Amongst the differentially expressed genes with TNFα treatment of our melanoma cell lines were LIF and IL-8, both of which are known to promote EMT and tumor resistance[22, 23], thus suggesting autocrine signaling through these proteins may play a role in tumor dedifferentiation. We thus measured the secretion of IL8 and LIF in the supernatant of M397 cells treated with TNFα, or co-cultured with untransduced or F5 TCR T cells. Both TNFα and F5 TCR T cell treatment of M397 cells resulted in increased IL8 and LIF secretion (Figure S1A). However, neither IL8 nor LIF treatment of M397 cells was sufficient to induce dedifferentiation (Figure S1B), thus suggesting the melanoma resistance phenotype observed in this study is a direct effect of TNFα or may be mediated by factors other thank IL8 and LIF.
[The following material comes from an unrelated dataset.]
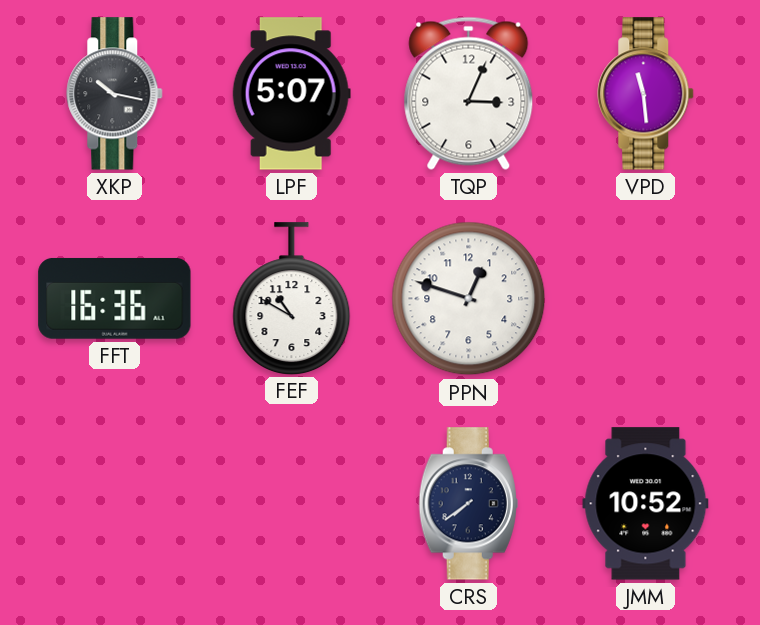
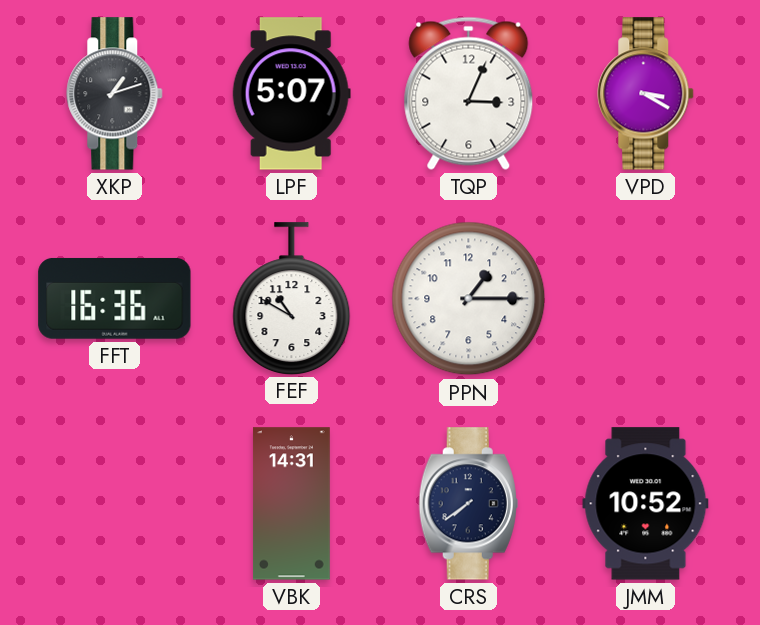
XKP: 10:17 -> 1:12
VPD: 11:29 -> 3:20
PPN: 12:48 -> 1:15
VBK: none -> 14:31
To test the reversibility of inflammation-induced dedifferentiation in our melanoma cell lines, we treated M397 cells for three days with TNFα and subsequently removed the inflammatory media for seven days (Figure 4D). Withdrawal of inflammatory media resulted in increased surface MART-1 expression and loss of NGFR expression (Figure 4D), thus suggesting that inflammation-induced dedifferentiation is reversible and that persistent TNFα exposure is required to maintain this phenotypic state.

Discussion

We report a case of melanoma dedifferentiation as a mechanism of immune escape in a patient treated with cancer immunotherapy, a phenomenon previously only described in mouse models and human cell lines[11, 13, 20]. The notion of phenotypic switching of melanoma is consistent with our current model of melanoma resistance; that is, we see the loss of the target antigen, in this case MART-1, in progressing tumors, which is a phenomenon frequently encountered by pathologists. The global loss of melanocytic markers, including gp100 and tyrosinase, in conjunction with the expression of the inflammation-induced neural crest marker NGFR, suggest that the tumor cells acquired a dedifferentiated state that is reflective of earlier stages of embryological development of melanocytes, cells that originally arise from within the neural crest. While it has been suggested that this plasticity of melanoma cells is reversible in mouse models[11], this cannot readily be tested in human patients. Our in vitro data using human melanoma cell lines suggests, however, that the same phenomenon may apply to humans, with cells dedifferentiating in the setting of inflammation with the possibility of re-differentiating after inflammation resolves.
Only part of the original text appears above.